Poète, donc, jusqu’au bout des ongles,Thoreau se fond dans la nature. « L’épicéa, le hem­lock et le pin n’engendrent pas le dés­espoir », écrit-il. « La beauté des mouss­es ne peut s’apprécier que dans le recoin le plus sacré et le plus calme ».

Cette nature, il l’aime parce que « ce n’est pas dans la société qu’on trou­vera la san­té ». Il l’aime parce qu’elle délivre des leçons de sagesse : « Quel jour­nal  tien­nent le plaque­m­i­nier de Vir­ginie, le mar­ronnier et le fau­con aux ser­res acérées ? ». Il l’aime parce que c’est une école de vie. « Songez à l’influence insoupçon­née exer­cée par les fleurs, qui n’est pas moin­dre sur le can­ton­nier dans la prairie que sur la dame sous sa tonnelle ».

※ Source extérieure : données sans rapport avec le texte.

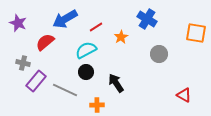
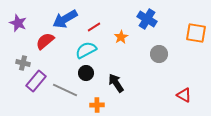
red line: moved 2 px left
red semicircle: moved 1 px up
black circle: moved 1 px down
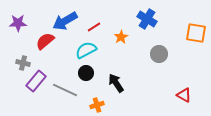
blue arrow: moved 2 px down
purple star: rotated 24 degrees counterclockwise
orange cross: rotated 16 degrees counterclockwise
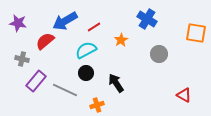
purple star: rotated 12 degrees clockwise
orange star: moved 3 px down
gray cross: moved 1 px left, 4 px up
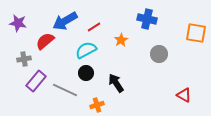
blue cross: rotated 18 degrees counterclockwise
gray cross: moved 2 px right; rotated 24 degrees counterclockwise
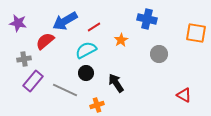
purple rectangle: moved 3 px left
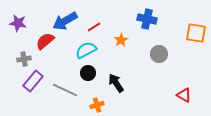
black circle: moved 2 px right
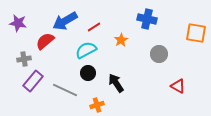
red triangle: moved 6 px left, 9 px up
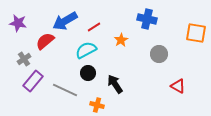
gray cross: rotated 24 degrees counterclockwise
black arrow: moved 1 px left, 1 px down
orange cross: rotated 32 degrees clockwise
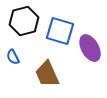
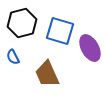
black hexagon: moved 2 px left, 2 px down
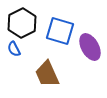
black hexagon: rotated 12 degrees counterclockwise
purple ellipse: moved 1 px up
blue semicircle: moved 1 px right, 8 px up
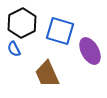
purple ellipse: moved 4 px down
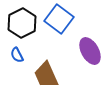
blue square: moved 1 px left, 12 px up; rotated 20 degrees clockwise
blue semicircle: moved 3 px right, 6 px down
brown trapezoid: moved 1 px left, 1 px down
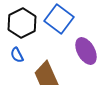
purple ellipse: moved 4 px left
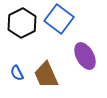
purple ellipse: moved 1 px left, 5 px down
blue semicircle: moved 18 px down
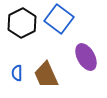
purple ellipse: moved 1 px right, 1 px down
blue semicircle: rotated 28 degrees clockwise
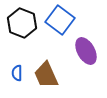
blue square: moved 1 px right, 1 px down
black hexagon: rotated 12 degrees counterclockwise
purple ellipse: moved 6 px up
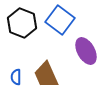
blue semicircle: moved 1 px left, 4 px down
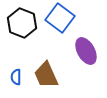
blue square: moved 2 px up
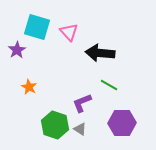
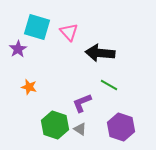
purple star: moved 1 px right, 1 px up
orange star: rotated 14 degrees counterclockwise
purple hexagon: moved 1 px left, 4 px down; rotated 20 degrees clockwise
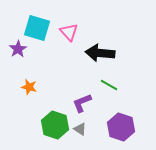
cyan square: moved 1 px down
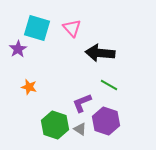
pink triangle: moved 3 px right, 4 px up
purple hexagon: moved 15 px left, 6 px up
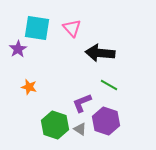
cyan square: rotated 8 degrees counterclockwise
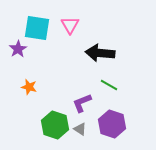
pink triangle: moved 2 px left, 3 px up; rotated 12 degrees clockwise
purple hexagon: moved 6 px right, 3 px down
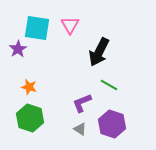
black arrow: moved 1 px left, 1 px up; rotated 68 degrees counterclockwise
green hexagon: moved 25 px left, 7 px up
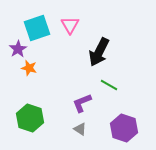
cyan square: rotated 28 degrees counterclockwise
orange star: moved 19 px up
purple hexagon: moved 12 px right, 4 px down
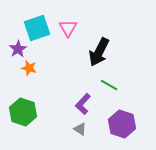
pink triangle: moved 2 px left, 3 px down
purple L-shape: moved 1 px right, 1 px down; rotated 25 degrees counterclockwise
green hexagon: moved 7 px left, 6 px up
purple hexagon: moved 2 px left, 4 px up
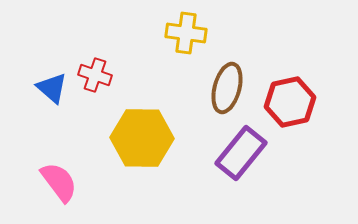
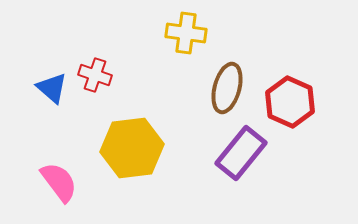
red hexagon: rotated 24 degrees counterclockwise
yellow hexagon: moved 10 px left, 10 px down; rotated 8 degrees counterclockwise
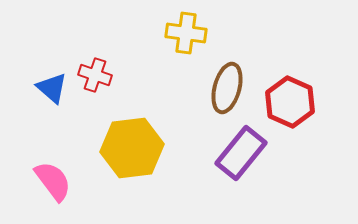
pink semicircle: moved 6 px left, 1 px up
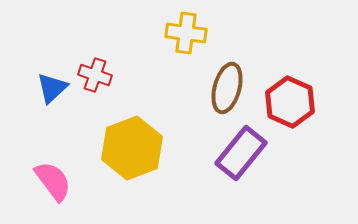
blue triangle: rotated 36 degrees clockwise
yellow hexagon: rotated 14 degrees counterclockwise
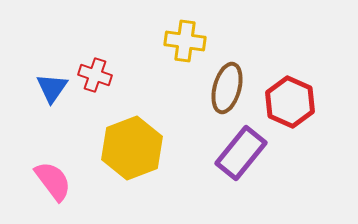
yellow cross: moved 1 px left, 8 px down
blue triangle: rotated 12 degrees counterclockwise
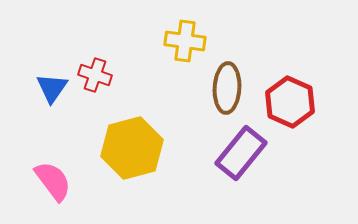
brown ellipse: rotated 12 degrees counterclockwise
yellow hexagon: rotated 6 degrees clockwise
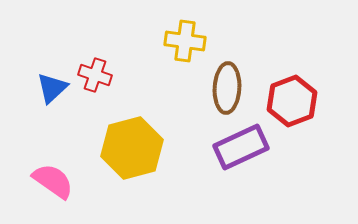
blue triangle: rotated 12 degrees clockwise
red hexagon: moved 2 px right, 1 px up; rotated 15 degrees clockwise
purple rectangle: moved 6 px up; rotated 26 degrees clockwise
pink semicircle: rotated 18 degrees counterclockwise
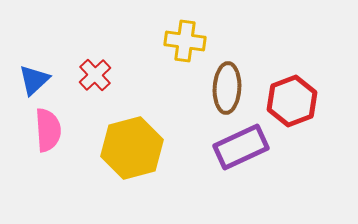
red cross: rotated 28 degrees clockwise
blue triangle: moved 18 px left, 8 px up
pink semicircle: moved 5 px left, 51 px up; rotated 51 degrees clockwise
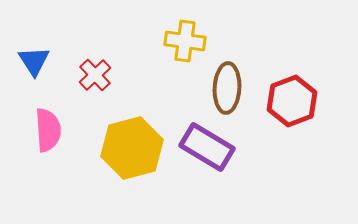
blue triangle: moved 19 px up; rotated 20 degrees counterclockwise
purple rectangle: moved 34 px left; rotated 56 degrees clockwise
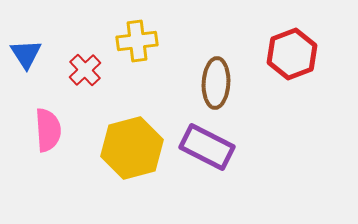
yellow cross: moved 48 px left; rotated 15 degrees counterclockwise
blue triangle: moved 8 px left, 7 px up
red cross: moved 10 px left, 5 px up
brown ellipse: moved 11 px left, 5 px up
red hexagon: moved 47 px up
purple rectangle: rotated 4 degrees counterclockwise
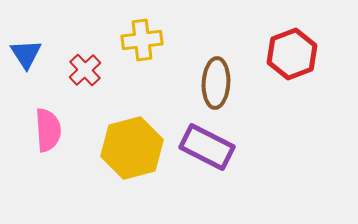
yellow cross: moved 5 px right, 1 px up
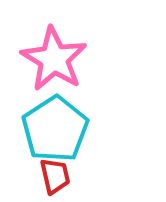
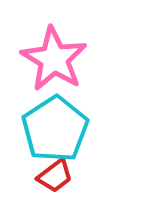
red trapezoid: rotated 66 degrees clockwise
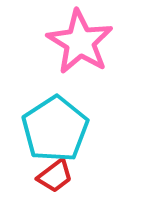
pink star: moved 26 px right, 17 px up
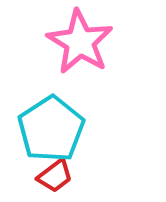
cyan pentagon: moved 4 px left
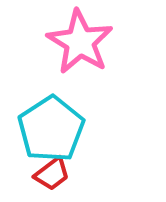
red trapezoid: moved 3 px left, 2 px up
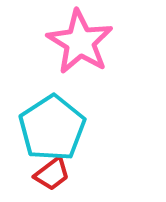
cyan pentagon: moved 1 px right, 1 px up
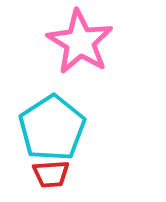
red trapezoid: moved 1 px left; rotated 33 degrees clockwise
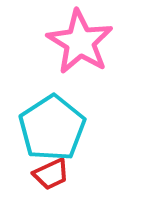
red trapezoid: rotated 21 degrees counterclockwise
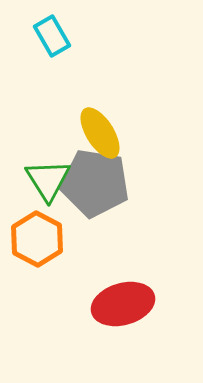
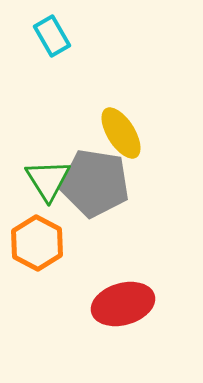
yellow ellipse: moved 21 px right
orange hexagon: moved 4 px down
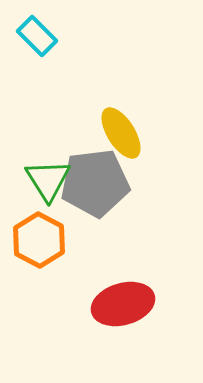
cyan rectangle: moved 15 px left; rotated 15 degrees counterclockwise
gray pentagon: rotated 16 degrees counterclockwise
orange hexagon: moved 2 px right, 3 px up
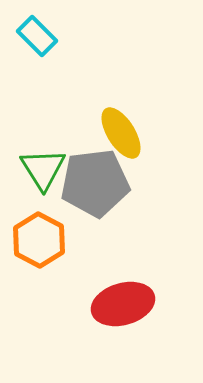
green triangle: moved 5 px left, 11 px up
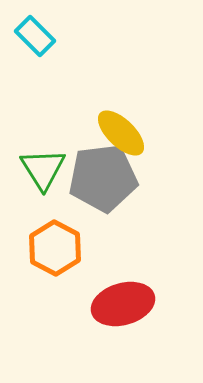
cyan rectangle: moved 2 px left
yellow ellipse: rotated 14 degrees counterclockwise
gray pentagon: moved 8 px right, 5 px up
orange hexagon: moved 16 px right, 8 px down
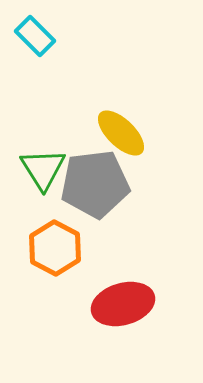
gray pentagon: moved 8 px left, 6 px down
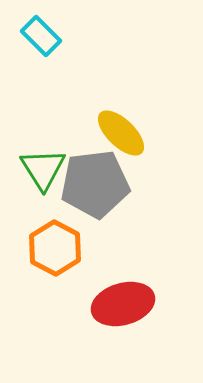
cyan rectangle: moved 6 px right
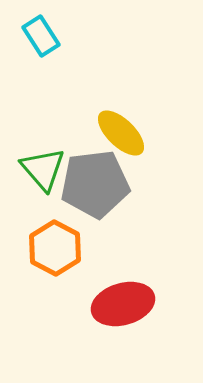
cyan rectangle: rotated 12 degrees clockwise
green triangle: rotated 9 degrees counterclockwise
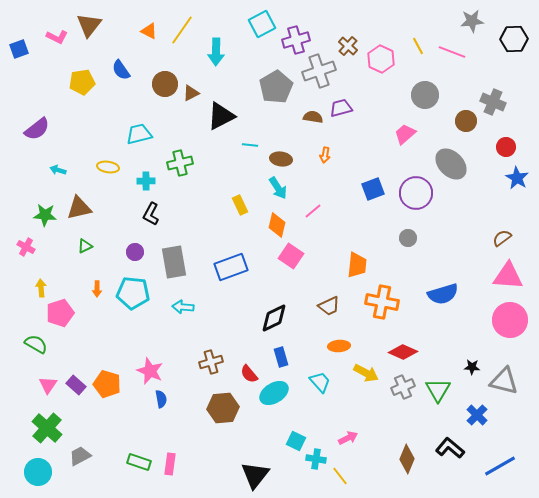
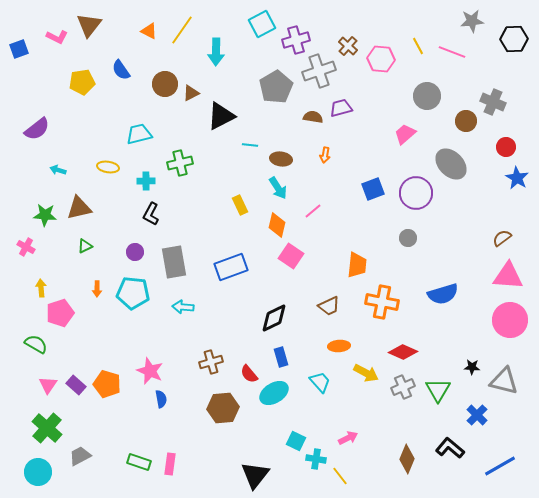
pink hexagon at (381, 59): rotated 20 degrees counterclockwise
gray circle at (425, 95): moved 2 px right, 1 px down
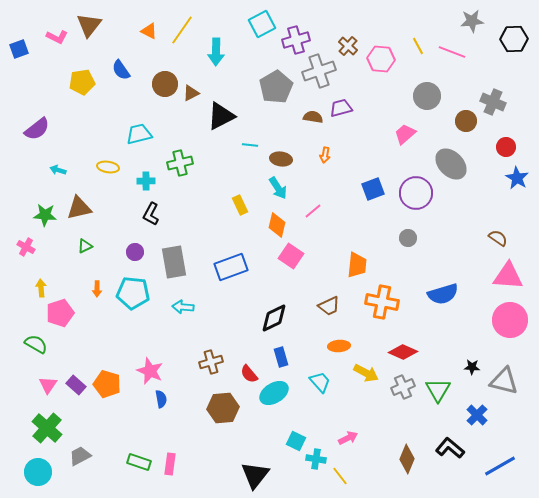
brown semicircle at (502, 238): moved 4 px left; rotated 72 degrees clockwise
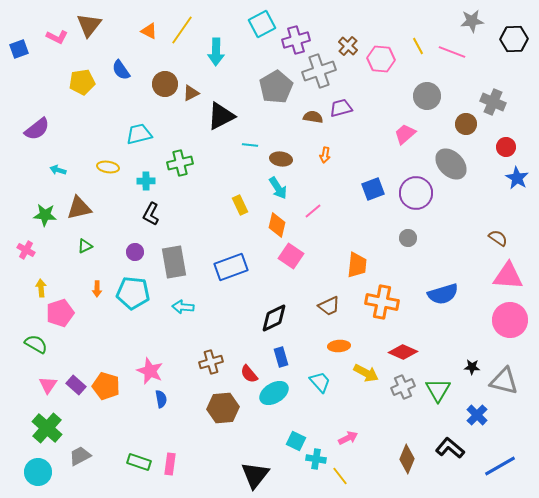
brown circle at (466, 121): moved 3 px down
pink cross at (26, 247): moved 3 px down
orange pentagon at (107, 384): moved 1 px left, 2 px down
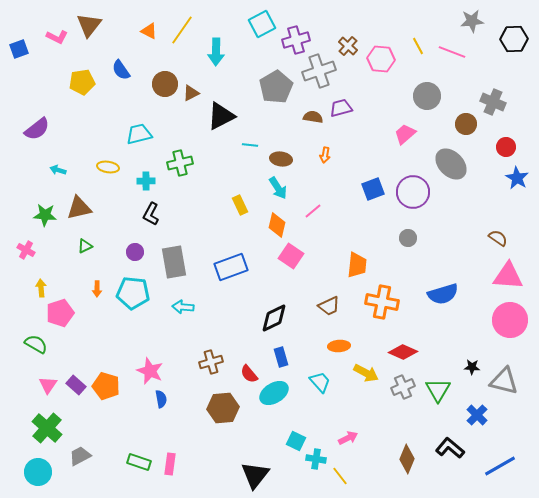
purple circle at (416, 193): moved 3 px left, 1 px up
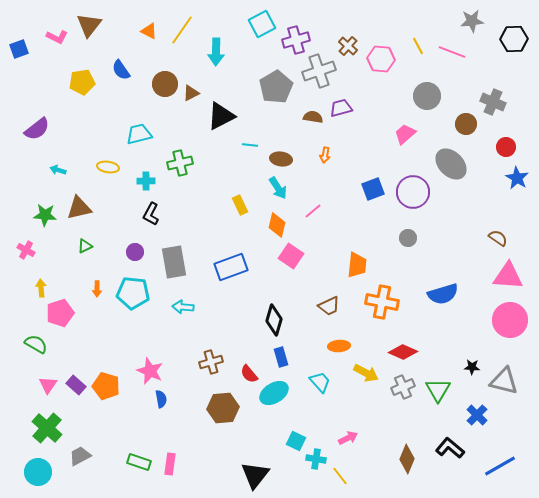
black diamond at (274, 318): moved 2 px down; rotated 48 degrees counterclockwise
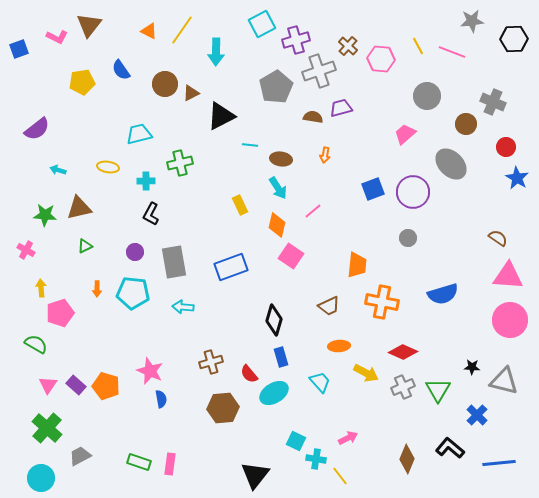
blue line at (500, 466): moved 1 px left, 3 px up; rotated 24 degrees clockwise
cyan circle at (38, 472): moved 3 px right, 6 px down
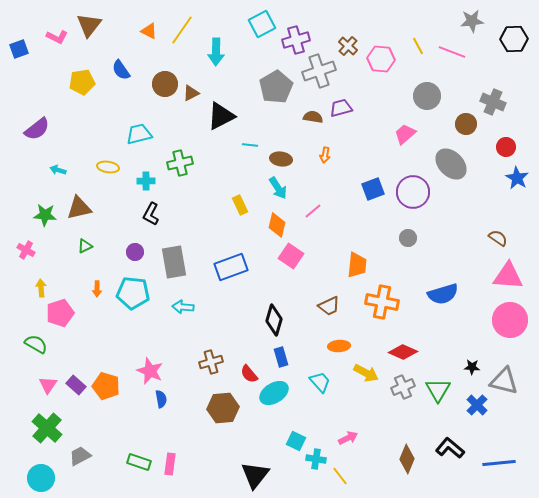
blue cross at (477, 415): moved 10 px up
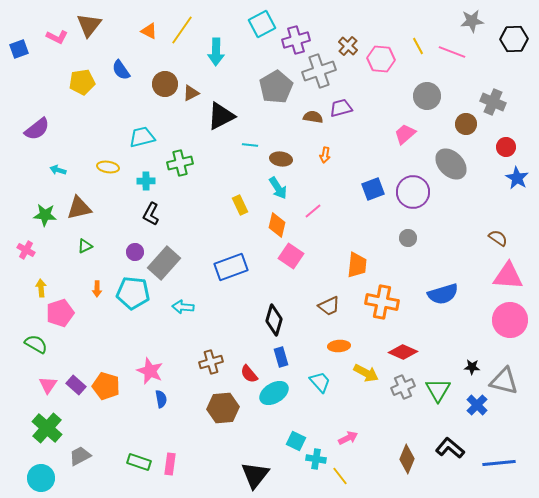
cyan trapezoid at (139, 134): moved 3 px right, 3 px down
gray rectangle at (174, 262): moved 10 px left, 1 px down; rotated 52 degrees clockwise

Plusieurs pas­sages de son texte sont à l’avenant. Vision pan­théiste d’une nature où pois­sons, oiseaux, insectes et quadrupèdes s’ébrouent pour le plus grand bon­heur des humains. Son petit traité de con­tem­pla­tion, ponc­tué de poèmes, nous ramène ain­si à des temps immé­mo­ri­aux, à l’époque du « bon sauvage » qui, à l’image des Peaux-rouges, se met­tait à l’écoute de l’enseignement de la nature.

Si Thore­au force le trait, c’est qu’il a en aver­sion un cer­tain monde dit civil­isé. S’il s’émerveille à la vue des huttes des onda­tras ou à la celle du vairon dans l’eau claire d’un ruis­seau, c’est qu’il croit pro­fondé­ment à la capac­ité de la nature pour nous aider à « affron­ter toutes les vicis­si­tudes de l’existence ».